Background: Breast augmentation is completely successful at enlarging the breast mounds. While it is not without its potential complications due to being an implant placed in the body through surgery, by far its most common postoperative concerns are aesthetic in nature. Are the breasts the desired size and shape and how well do they match are the critical aesthetic judgments that determine a woman’s satisfaction with their cosmetic result.
While women understandably spend considerable time before surgery focused on the desired size of the breasts they want and what implant is needed to get there, they often overlook the importance of breast symmetry. Not that women don’t want or care less about symmetry than breast size, it is just an issue that they assume will happen from the surgery…because a paired set of breast implants are identical/symmetric regardless of their size.
But the risks of asymmetry are major concerns to plastic surgeons and often one of the most important issues that are being evaluated during breast augmentation surgery. This is because plastic surgeons know full well that few women have symmetric breasts and implant enlargement usually goes on to reveal the significance of those asymmetries. In other words, when one has small breasts those asymmetries may be barely perceptible or often not known at all by the patient.
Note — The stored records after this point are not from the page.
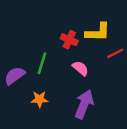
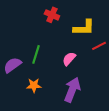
red cross: (69, 40) -> (52, 15), moved
pink semicircle: (80, 68) -> (69, 59), turned -88

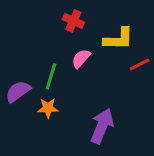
pink semicircle: (69, 59) -> (81, 58), moved
orange star: (34, 85) -> (48, 108), moved

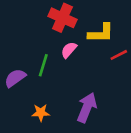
red cross: (73, 21) -> (62, 18), size x1.5
orange star: (48, 108) -> (41, 113), moved

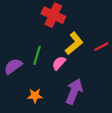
yellow L-shape: (101, 33) -> (74, 43), moved, turned -40
pink semicircle: (69, 50) -> (59, 63), moved

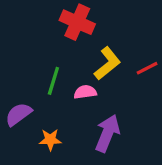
pink semicircle: (59, 63) -> (85, 92), turned 40
purple semicircle: (13, 66) -> (19, 114), moved

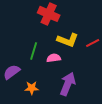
yellow L-shape: (107, 63) -> (68, 40), turned 60

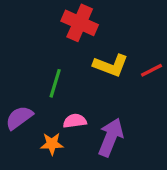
pink semicircle: (54, 58) -> (75, 121), moved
But when the breast mounds are significantly increased, so to may be these asymmetries.



Case Highlights:
1) Breast asymmetry is very common in women who undergo breast augmentation.
2) It is a common misconception that the placement of breast implants will somehow improve breast asymmetry…but it usually will not and may even make it worse.
3) Breast implants may occasionally improve breast asymmetry if the mound difference is the main cause of the breast differences. But the differences in the horizontal level of the nipple-areolar complexes will remain unless a concurrent or delayed superior nipple lift is done.